I was born in Jackson, Michigan on December 9, 1901.  By age three my favorite activity was picking up gravel and stones and watching their colors and shapes when placed in jars of water.  I spent hours admiring how beautiful they looked.  Even now I love rocks.  They talk to me.  Trees have always talked to me too.  I believe my paintings came into being from my feeling one with nature.

Because Mother’s health was poor,  we could not spend winters in the North.    When I was young, we often traveled to Florida by train with a change in Chicago.   I remember when I was about six or seven, jumping off the train and running towards the Chicago Museum.  There was one particular painting on the first floor to the right that was painted with very thick layers of paint.  I fell in love with that thick texture.  It left me with a glow of satisfaction.  I decided right then and there I was going to be a painter.

For the most part, we children were taught at home but we learned History by traveling to Civil War battlefields where my father paid old men to tell local stories.  We learned Geography by learning the names of rivers and cities as we explored them.  We had an art teacher once when I was about six, but there was no color.  The only material we had was sepia, and that did not inspire me.

"Spheres" by Lois Bartlett Tracy

College in the 1920's

I didn’t have another art teacher until I was a freshman at Florida State College for Women in 1920- ‘21.  Since the College was for women only, all subjects were simply branches of Home Economics.  Painting was not taught.   We were not allowed to speak to any male, not even the father of a roommate.  They would line us up to go to the picture show and count us off as we came out.  I often felt like I was in prison.  I rebelled against these attitudes towards the education of women by cutting my long wavy golden  hair to a short bob.  I left and entered Michigan State College soon after women were first admitted there.  

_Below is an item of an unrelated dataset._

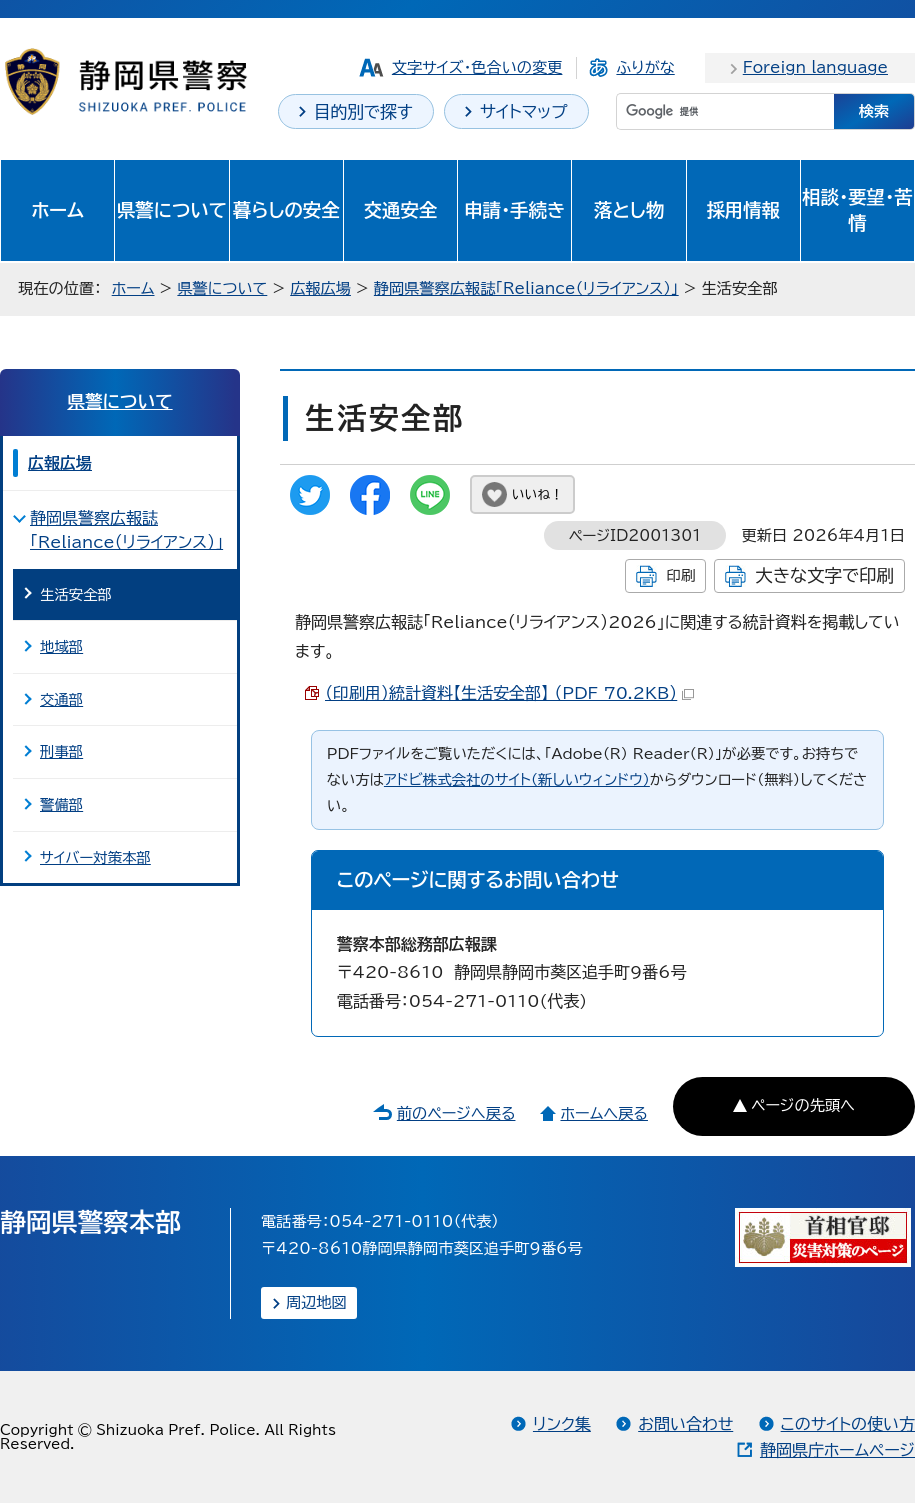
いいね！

At Michigan, my painting teacher just let me go ahead on my own.  I started using oil paints and would paint everything I saw.  We were both startled by my work.  To the amazement of us both, he soon informed me that I was painting just the way those wild men in Paris (Van Gogh, Cezanne, etc.) were painting.

Selling Art in the Early Days

By the time the Depression came along, I was married and living in Winter Park, Florida, attending Rollins College.  To help with our support, I sold pictures of palm trees,  five dollars a tree.  If there were three trees in the painting, it was fifteen dollars.  Then I painted the buildings on Rollins campus for my 1929 yearbook.

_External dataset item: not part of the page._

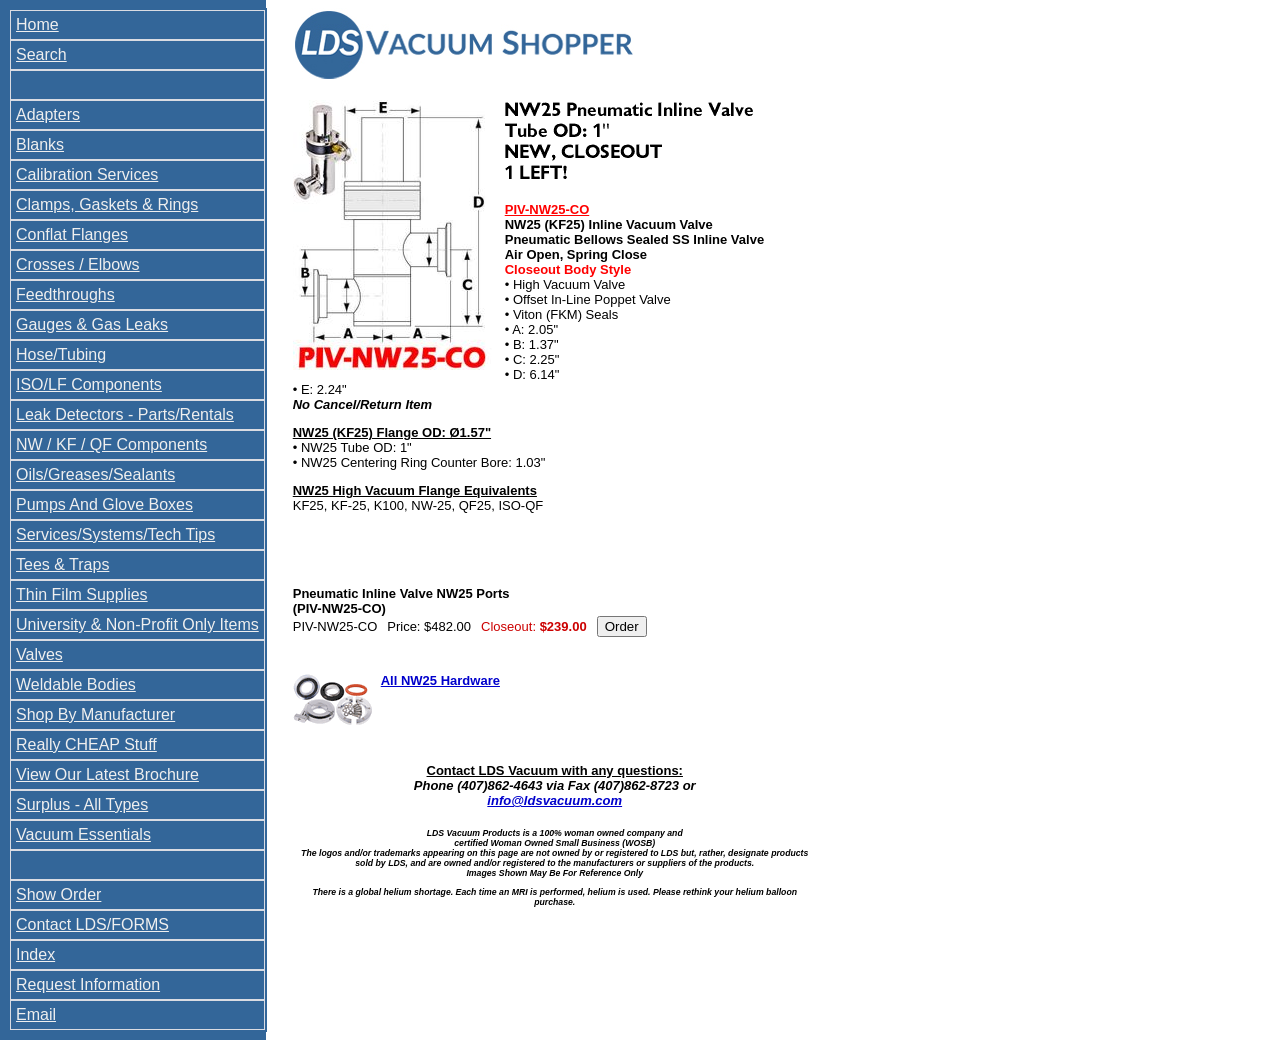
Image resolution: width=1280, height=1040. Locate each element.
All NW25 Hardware (440, 680)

In the 30’s, in Venice, Florida, certain scenes would just cry out to be painted.  When a field of  cabbages asked  me to paint it,  I realized that cabbage leaves are just as beautiful as a field of flowers.  Mostly, I painted the Florida jungles.  In the morning I used  to ride out to a Florida ranch on a cow pony (a rather small, tough, horse used to drive the cattle - Florida used to have the second largest number  of cattle of all the States).  The cowboys would leave me in a hammock  and continue on to their day’s work.  I would paint there all day until they would pick me up on their way back in the afternoon.  I would usually have enough done on two 30x 36 or  36x 40 canvases that I could finish them up at home.